Even with more than 104,000 pediatric doses administered in Saskatchewan as of March 21, only 56 per cent of Saskatchewan children ages five to 11 have received their first COVID-19 vaccination and only 39 per cent have received two doses.
While the Omicron variant may not cause the same degree of severity of outcomes as Delta, vaccination remains the best protection against COVID-19. This is true for all age groups.
It's never too late to get a COVID-19 vaccination. While two doses and a booster provide optimal protection, the immune system will respond to one dose providing some protection within two weeks. You can be vaccinated even if you have previously had COVID, and vaccination provides a longer lasting protection than previous infection.
If you have questions about the safety and effectiveness of vaccinations for children, saskatchewan.ca/covid-19 includes frequently asked questions, advice on answering questions from kids and information from physicians.
Vaccination appointments are available now through Saskatchewan Health Authority clinics and pharmacies throughout the province.
Weekly COVID-19 Epi Report
Issued Thursdays, the Ministry of Health's COVID-19 integrated epidemiology (epi) report utilizes multiple data sources and includes laboratory-confirmed cases, deaths, tests, vaccination information provincially and by zones, as well as hospital and ICU census trends and distribution of rapid antigen tests. The epi report this week looks at data from Sunday, March 13 to Saturday, March 19, 2022. The hospitalization data is a comparison from Thursday, March 16 to noon March 23, 2022.
The integrated epi report can be found online at saskatchewan.ca/COVID-19-cases.
Summary for the week of March 13-19, 2022
- 7,488 laboratory tests were performed in Saskatchewan reflecting 6.2 tests performed per 1,000 population.
- The number of tests was about 10 per cent higher than the number of tests in the previous week (6,826).
- More than one in nine laboratory tests were positive (weekly test positivity of 11.7 per cent), similar to the previous week.
- 895 new cases were confirmed reflecting about 0.7 laboratory-confirmed cases per 1,000 population.
- The number of new laboratory-confirmed cases was about eight per cent higher than the number of new cases in the previous week (832).
- There were 147 new lineage results reported this week.

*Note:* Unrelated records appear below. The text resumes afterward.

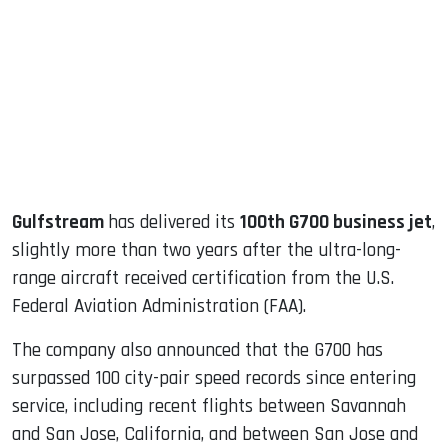
ook
dIn
Gulfstream
has delivered its
100th G700 business jet
,
slightly more than two years after the ultra-long-
range aircraft received certification from the U.S.
Federal Aviation Administration (FAA).
The company also announced that the G700 has
surpassed 100 city-pair speed records since entering
service, including recent flights between Savannah
and San Jose, California, and between San Jose and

Of the 147 variants of concern identified by whole genome sequencing, all were Omicron.
- The Omicron BA.2 sublineage accounted for 25.9 per cent of the VOCs reported this week, an increase from 5.4 per cent the previous week.

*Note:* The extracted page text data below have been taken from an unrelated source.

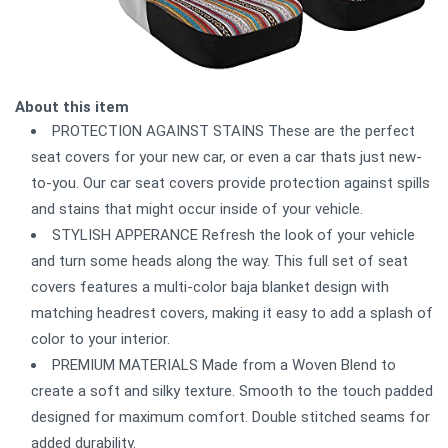
About this item
PROTECTION AGAINST STAINS These are the perfect
seat covers for your new car, or even a car thats just new-
to-you. Our car seat covers provide protection against spills
and stains that might occur inside of your vehicle.
STYLISH APPERANCE Refresh the look of your vehicle
and turn some heads along the way. This full set of seat
covers features a multi-color baja blanket design with
matching headrest covers, making it easy to add a splash of
color to your interior.
PREMIUM MATERIALS Made from a Woven Blend to
create a soft and silky texture. Smooth to the touch padded
designed for maximum comfort. Double stitched seams for
added durability.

- There were 33 newly reported COVID-19 deaths, about 18 per cent more than in the previous week (28).
- There were 29.7 COVID-like illness patients per 1,000 emergency department visits which is lower than the average weekly rate in the previous six weeks (38.1 per week/1,000 visits).
- Ten (10) confirmed COVID-19 outbreaks in long-term care and care home settings were reported this week.

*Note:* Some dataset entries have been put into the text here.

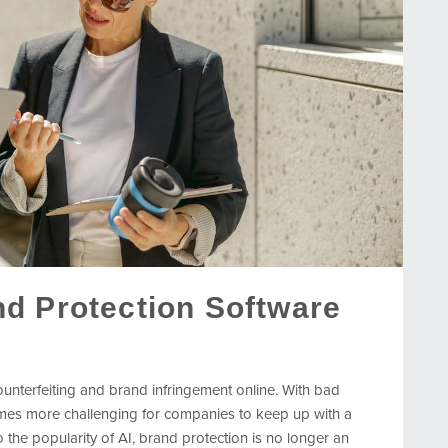
d Protection Software
counterfeiting and brand infringement online. With bad
omes more challenging for companies to keep up with a
 the popularity of AI, brand protection is no longer an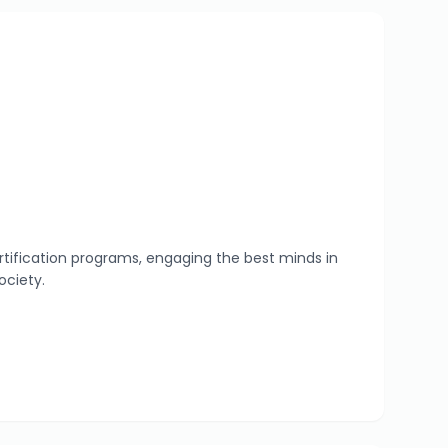
tification programs, engaging the best minds in
ociety.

- As of March 19, of the population five years and older, 85.7 per cent received at least one dose of a two-dose COVID-19 vaccine and 80.5 per cent completed a series.
- Among the population 18 years and older, 51.2 per cent had received at least one booster vaccination.
- As of the week of March 21, there have been 113 Paxlovid prescriptions provided and 280 monoclonal antibody infusion treatments administered.
- More than 19.2 million rapid antigen test kits that have been distributed in the province. They are easily accessible at 630 locations.